Primeiro foram os oitavos e nonos anos. Esta semana foram os quintos e na semana que vem os quartos. É um retorno gradativo e seguro, como tem que ser, afinal a Covid-19 ainda esta aí e estará pelos próximos meses, até anos.
E até que vençamos completamente essa doença que mudou o modo como muitos de nós enxerga a vida, teremos que estar prontos para um frear e acelerar nessa retomada do ensino presencial.

Não invariavelmente veremos casos de surtos em algumas escolas. Devemos sim – sempre que isso acontecer – ficar atentos, suspender as aulas por determinados dias quando assim os profissionais de saúde recomendarem e, vencida a quarentena, retomar aos bancos escolares.

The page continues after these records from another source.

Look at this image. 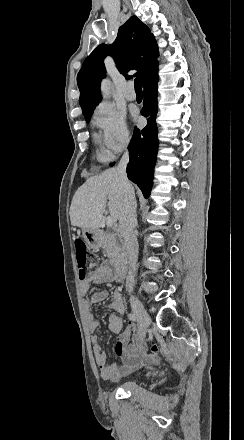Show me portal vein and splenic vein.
<instances>
[{"instance_id":"1","label":"portal vein and splenic vein","mask_w":244,"mask_h":440,"mask_svg":"<svg viewBox=\"0 0 244 440\" xmlns=\"http://www.w3.org/2000/svg\"><path fill=\"white\" fill-rule=\"evenodd\" d=\"M116 220L115 218H111V216H108V218H106V224L108 226V228H112V226H114Z\"/></svg>"}]
</instances>
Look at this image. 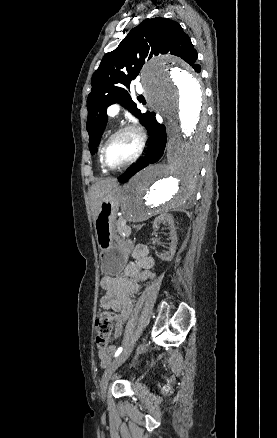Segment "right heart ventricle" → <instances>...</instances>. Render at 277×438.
<instances>
[{"label":"right heart ventricle","mask_w":277,"mask_h":438,"mask_svg":"<svg viewBox=\"0 0 277 438\" xmlns=\"http://www.w3.org/2000/svg\"><path fill=\"white\" fill-rule=\"evenodd\" d=\"M101 149H102V146L100 148V155H99L100 162H101ZM101 170L103 173H106V169H105L104 165L102 164V162H101Z\"/></svg>","instance_id":"obj_1"}]
</instances>
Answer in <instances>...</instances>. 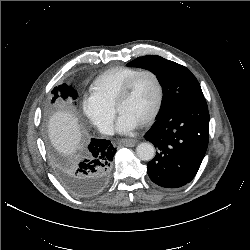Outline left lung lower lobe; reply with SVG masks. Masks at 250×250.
<instances>
[{"label": "left lung lower lobe", "instance_id": "left-lung-lower-lobe-1", "mask_svg": "<svg viewBox=\"0 0 250 250\" xmlns=\"http://www.w3.org/2000/svg\"><path fill=\"white\" fill-rule=\"evenodd\" d=\"M145 139L157 148L147 173L157 185L179 188L196 175L209 140L205 99L184 103L156 118Z\"/></svg>", "mask_w": 250, "mask_h": 250}]
</instances>
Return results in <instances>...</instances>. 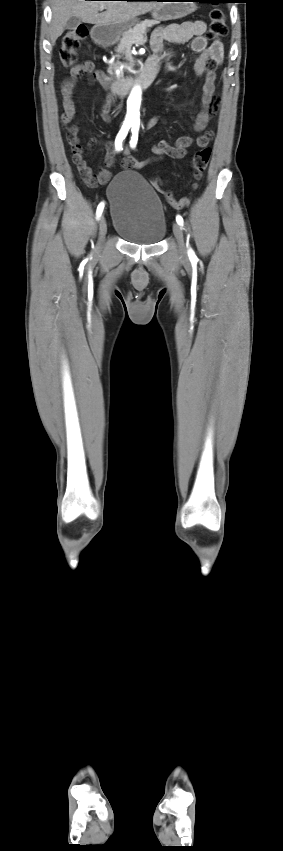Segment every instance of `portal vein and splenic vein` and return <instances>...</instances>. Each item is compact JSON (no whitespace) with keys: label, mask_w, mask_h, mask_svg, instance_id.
Returning a JSON list of instances; mask_svg holds the SVG:
<instances>
[{"label":"portal vein and splenic vein","mask_w":283,"mask_h":851,"mask_svg":"<svg viewBox=\"0 0 283 851\" xmlns=\"http://www.w3.org/2000/svg\"><path fill=\"white\" fill-rule=\"evenodd\" d=\"M100 9H101V10H103V9H104V7L102 6ZM145 42H146V41H145Z\"/></svg>","instance_id":"portal-vein-and-splenic-vein-1"}]
</instances>
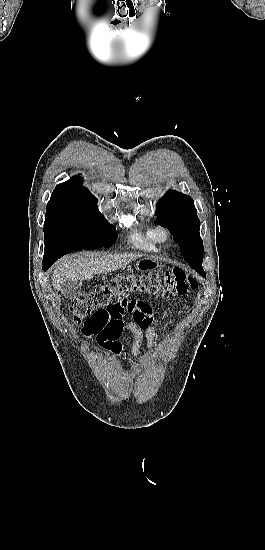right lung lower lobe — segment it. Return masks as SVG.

Admitir que essa será a nossa realidade hoje e num futuro próximo não quer dizer que a retomada deva ser postergada. Quer dizer unicamente que – devemos voltar com consciência, sabendo que os riscos existem, mas que são hoje infinitamente menores do que lá em março do ano passado, quando as formas de mitigar os contágios pela Covid-19 parecia algo impossível.

Hoje não é mais esse o cenário. O cenário atual é o de vacinados subindo consideravelmente todos os dias e o número de novos contágios estabilizados. A fotografia hoje é de uma população que sabe sobre a importância do uso da máscara, da manutenção do distanciamento social e do álcool gel. O panorama do retorno às aulas é o da existência de insumos para mitigação de casos.

Logo, não voltar, não dar essa chance à retomada presencial é seguir condenando uma geração inteira a sub da sub educação, já que a educação antes da pandemia já não era lá essas coisas. Sigamos firmes, buscando tratar a educação como prioridade de verdade, exigindo de todos os seus atores (gestores, pais, professores, comunidade escolar) que façam o seu papel para que as aulas presenciais aconteçam com segurança! Boa leitura!